DAYVEON by American director-composer Amman Abbasi is screening in Berlinale Forum and is also cross-sectioned with Generation 14+. It seems as though the director himself wasn’t quite sure whether he wanted to make a slice-of-life art film or a coming-of-age drama. The film depicts the 13-year-old boy Dayveon living near Little Rock, Arkansas, who, having lost his brother in a gang-related shoot-out, lives with his sister’s family. He spends his time as most of the boys his age do: riding bicycles, playing video games, scrolling on their phones, smoking blunts. However, in this poverty-stricken rural environment, free time also involves joining a local gang.
The cinematographic portrayal of Dayveon and those close to him, well-executed by DOP Dustin Lane, mixes a documentary approach with a stylized blurring in and out in scenes of movement, as well as playing with natural light by illuminating faces or various interior spaces. On the other hand, the 4:3 Academy ratio framing works well with symmetrical compositions of bodies in small rooms, as well as with the many close-ups which emphasize the personal perspective that the film adopts. The close-ups often completely cut-out the surroundings and the camera lingers on characters’ faces or even parts of their faces which brings intimacy to these characters portrayed by non-professional actors. Their introspective expressions are highlighted within these everyday scenes.
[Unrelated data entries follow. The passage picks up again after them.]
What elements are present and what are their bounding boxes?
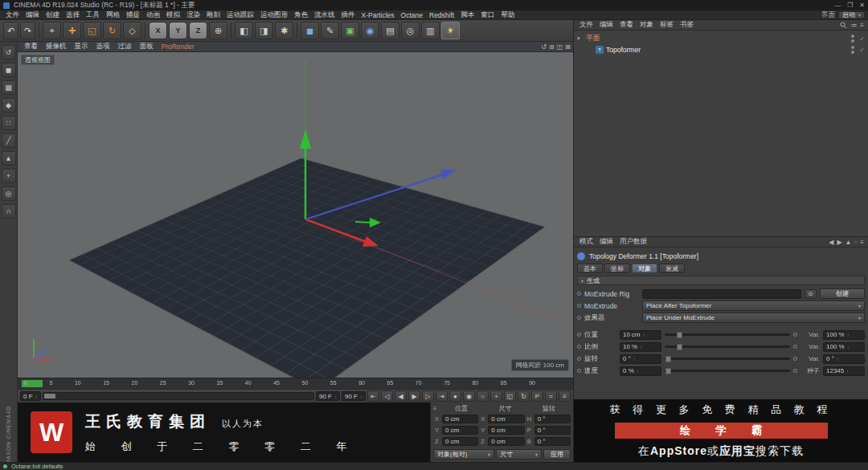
- menu-redshift[interactable]: Redshift: [426, 10, 457, 19]
- record-button[interactable]: ●: [449, 390, 461, 402]
- size-z-field[interactable]: 0 cm: [488, 437, 524, 446]
- anim-toggle-icon[interactable]: [577, 304, 581, 308]
- coordinate-system-icon[interactable]: ⊕: [209, 22, 227, 39]
- rotation-h-field[interactable]: 0 °: [534, 415, 571, 423]
- viewport-solo-icon[interactable]: ◎: [2, 186, 16, 201]
- slider-handle[interactable]: [677, 344, 682, 350]
- tab-object[interactable]: 对象: [632, 264, 657, 273]
- add-primitive-icon[interactable]: ◼: [301, 22, 319, 39]
- goto-start-button[interactable]: ⇤: [367, 390, 379, 402]
- enabled-check-icon[interactable]: ✓: [859, 35, 865, 43]
- y-arrowhead-icon[interactable]: [300, 129, 311, 149]
- timeline-slider-handle[interactable]: [44, 394, 55, 398]
- rig-input[interactable]: [642, 289, 801, 299]
- lock-z-button[interactable]: Z: [189, 22, 207, 39]
- slider-handle[interactable]: [677, 332, 682, 338]
- timeline-slider[interactable]: [43, 392, 314, 400]
- anim-toggle-icon[interactable]: [793, 333, 797, 337]
- range-end-field[interactable]: 90 F: [316, 391, 340, 401]
- move-icon[interactable]: ✚: [63, 22, 81, 39]
- om-menu-bookmarks[interactable]: 书签: [677, 20, 697, 30]
- rotation-slider[interactable]: [665, 358, 790, 360]
- scale-var-field[interactable]: 100 %: [823, 342, 865, 352]
- polygons-mode-icon[interactable]: ▲: [2, 151, 16, 166]
- visibility-dots-icon[interactable]: [851, 46, 854, 54]
- position-x-field[interactable]: 0 cm: [442, 415, 478, 423]
- menu-sculpt[interactable]: 雕刻: [203, 10, 223, 19]
- undo-icon[interactable]: ↶: [3, 22, 18, 39]
- menu-plugins[interactable]: 插件: [338, 10, 358, 19]
- menu-create[interactable]: 创建: [43, 10, 63, 19]
- prev-key-button[interactable]: ◁: [381, 390, 393, 402]
- scale-icon[interactable]: ◱: [83, 22, 101, 39]
- lock-y-button[interactable]: Y: [169, 22, 187, 39]
- next-frame-button[interactable]: ▷: [422, 390, 434, 402]
- spinner-icon[interactable]: [845, 343, 850, 350]
- vp-menu-cameras[interactable]: 摄像机: [42, 42, 71, 51]
- menu-octane[interactable]: Octane: [398, 10, 426, 19]
- anim-toggle-icon[interactable]: [577, 357, 581, 361]
- section-collapse-icon[interactable]: [581, 277, 583, 284]
- add-generator-icon[interactable]: ▣: [341, 22, 359, 39]
- menu-edit[interactable]: 编辑: [23, 10, 43, 19]
- menu-file[interactable]: 文件: [2, 10, 23, 19]
- rotate-icon[interactable]: ↻: [103, 22, 121, 39]
- viewport-3d[interactable]: 透视视图 网格间距 100 cm: [18, 52, 573, 378]
- menu-script[interactable]: 脚本: [457, 10, 477, 19]
- timeline-ruler[interactable]: 0 5 10 15 20 25 30 35 40 45 50 55 60 65 …: [18, 378, 573, 389]
- menu-xparticles[interactable]: X-Particles: [358, 10, 398, 19]
- search-icon[interactable]: [840, 22, 847, 29]
- texture-mode-icon[interactable]: ▩: [2, 80, 16, 95]
- am-menu-edit[interactable]: 编辑: [596, 237, 616, 247]
- size-x-field[interactable]: 0 cm: [488, 415, 524, 423]
- object-row-plane[interactable]: ▾ 平面 ✓: [574, 33, 868, 44]
- add-spline-icon[interactable]: ✎: [321, 22, 339, 39]
- tab-coord[interactable]: 坐标: [604, 264, 630, 273]
- spinner-icon[interactable]: [33, 393, 38, 400]
- record-parameter-button[interactable]: P: [531, 390, 543, 402]
- current-frame-field[interactable]: 0 F: [20, 391, 41, 401]
- plane-object[interactable]: [69, 158, 546, 378]
- edges-mode-icon[interactable]: ╱: [2, 133, 16, 148]
- points-mode-icon[interactable]: ∷: [2, 116, 16, 130]
- spinner-icon[interactable]: [845, 331, 850, 338]
- light-icon[interactable]: ☀: [441, 22, 460, 39]
- minimize-button[interactable]: —: [834, 2, 841, 9]
- view-maximize-icon[interactable]: ⊠: [565, 43, 571, 51]
- scale-slider[interactable]: [665, 345, 790, 348]
- position-z-field[interactable]: 0 cm: [442, 437, 478, 446]
- effector-dropdown[interactable]: Place Under MoExtrude: [642, 313, 865, 323]
- speed-slider[interactable]: [665, 370, 790, 372]
- spinner-icon[interactable]: [641, 331, 645, 338]
- vp-menu-view[interactable]: 查看: [20, 42, 42, 51]
- display-mode-icon[interactable]: ▥: [421, 22, 440, 39]
- slider-handle[interactable]: [665, 368, 671, 374]
- workplane-mode-icon[interactable]: ◆: [2, 98, 16, 112]
- vp-menu-prorender[interactable]: ProRender: [158, 43, 199, 51]
- anim-toggle-icon[interactable]: [793, 357, 797, 361]
- layout-preset-dropdown[interactable]: 启动: [838, 11, 865, 19]
- om-menu-view[interactable]: 查看: [616, 20, 637, 30]
- view-layout-icon[interactable]: ⊞: [549, 43, 555, 51]
- enabled-check-icon[interactable]: ✓: [859, 47, 865, 54]
- spinner-icon[interactable]: [834, 355, 839, 362]
- om-menu-file[interactable]: 文件: [576, 20, 596, 30]
- end-frame-field[interactable]: 90 F: [342, 391, 366, 401]
- anim-toggle-icon[interactable]: [793, 345, 797, 349]
- position-var-field[interactable]: 100 %: [823, 330, 865, 340]
- record-position-button[interactable]: +: [490, 390, 502, 402]
- view-undo-icon[interactable]: ↺: [541, 43, 547, 51]
- enable-axis-icon[interactable]: +: [2, 169, 16, 183]
- add-environment-icon[interactable]: ▤: [381, 22, 399, 39]
- spinner-icon[interactable]: [631, 355, 636, 362]
- size-mode-dropdown[interactable]: 尺寸: [496, 449, 542, 460]
- menu-select[interactable]: 选择: [63, 10, 83, 19]
- lock-x-button[interactable]: X: [149, 22, 167, 39]
- menu-motion-tracker[interactable]: 运动跟踪: [223, 10, 257, 19]
- position-y-field[interactable]: 0 cm: [442, 426, 478, 435]
- z-arrowhead-icon[interactable]: [440, 170, 455, 179]
- tab-falloff[interactable]: 衰减: [659, 264, 685, 273]
- history-back-icon[interactable]: ◀: [829, 239, 833, 246]
- rig-picker-icon[interactable]: ⊙: [805, 289, 817, 299]
- render-view-icon[interactable]: ◧: [235, 22, 253, 39]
Rather than the typical depiction of urban gang-violence, refreshingly, Abbasi chooses to focus on teenage gangs within a rural environment. For research, the director workshopped the script with several boys involved in gangs, however the film would have worked better without the all too familiar narrative tropes. There are many clichés that appear in the otherwise casual dialogues, and the melodramatic Yann Tiersen-like piano score feels like Abbasi is instructing us on how to feel. The ongoing metaphor of swarming bees, the interpretation of which preoccupied the audience during the Q&A, didn’t seem to get its point across either. All in all, the realistic violence and threatening atmosphere together with the poetic cinematography would suffice – they are effective on their own and do not need to be explained through the one-dimensional script which should either be more unconventional or completely minimized.